ちなみにこの日(2012/7/29)、朝方の剣岳方面の眺望はこんな感じ。われわれが往復した昨日に比べても明らかにガスっていて、こりゃあ昨日のようなサプライズは望めそうにないかも‥。実際、この日頂上を往復した人のブログでは視界ゼロだったようです。うわーぎりぎりお天気OKのラッキーピエロだったわけですね!(函館人に理解してもらえればそれでいい系ネタ=最近は想像力が減衰及び枯渇してきたのか「力ずく」系ネタが増えてきたなぁ)。

それでは剱沢を下り始めましょう。しばらくは雪渓の脇の夏道を行きますが、雪渓が切れているクロユリの滝を越えた先で雪渓に降り、そこからは軽アイゼンを着用して下ります。

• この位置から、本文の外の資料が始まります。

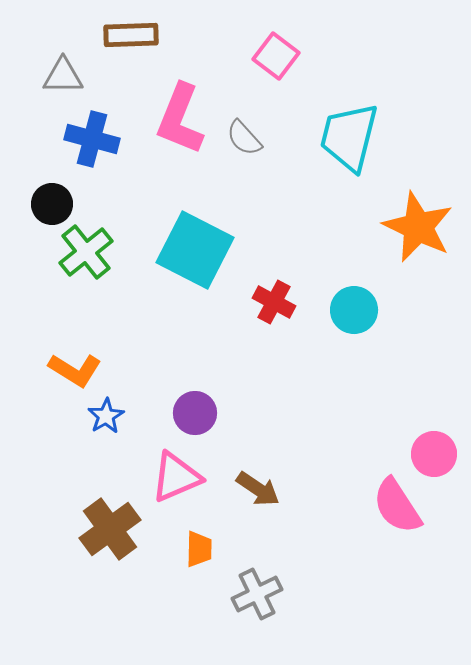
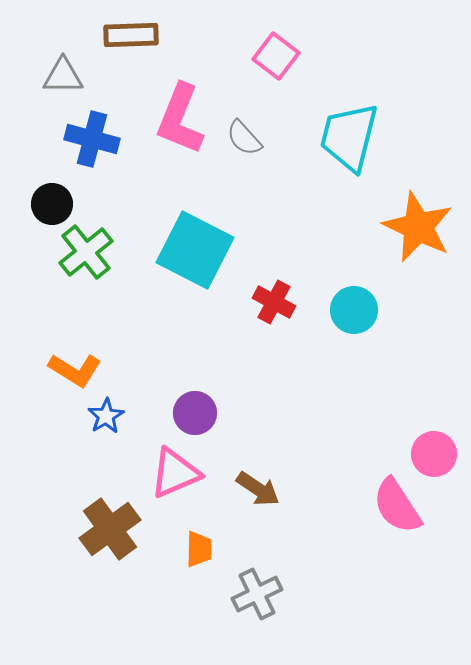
pink triangle: moved 1 px left, 4 px up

夏道を歩き、案外ちいちゃなクロユリの滝(右上画像)の下で軽アイゼンを装着したわけですが(右上画像マウスオン)‥



実はTakemaはこれまで軽アイゼンを着用したことがなかったのです。初めてアイゼンを着用したのは中3だったと思いますが、南八ヶ岳の春山登山だったので確か10本爪&昔懐かしい「二本締めバンド」でありました。なお、「二本締めのバンドをいいかげんに締めると行動中にどっかが外れるんだよね、両足で4箇所締めるからどっかが甘くなるんだ」と懐かしく思い出された方は是非いつかどこかで一杯やりましょう!。

そのあと冬&春山では12本爪のアイゼンを使うようになり、確かNZのCopland Pass(氷河経由の往復)でも、12本ゆえ前に突き出た2本のツァッケ(爪)があればこそで稜線まで上れたと思うのです。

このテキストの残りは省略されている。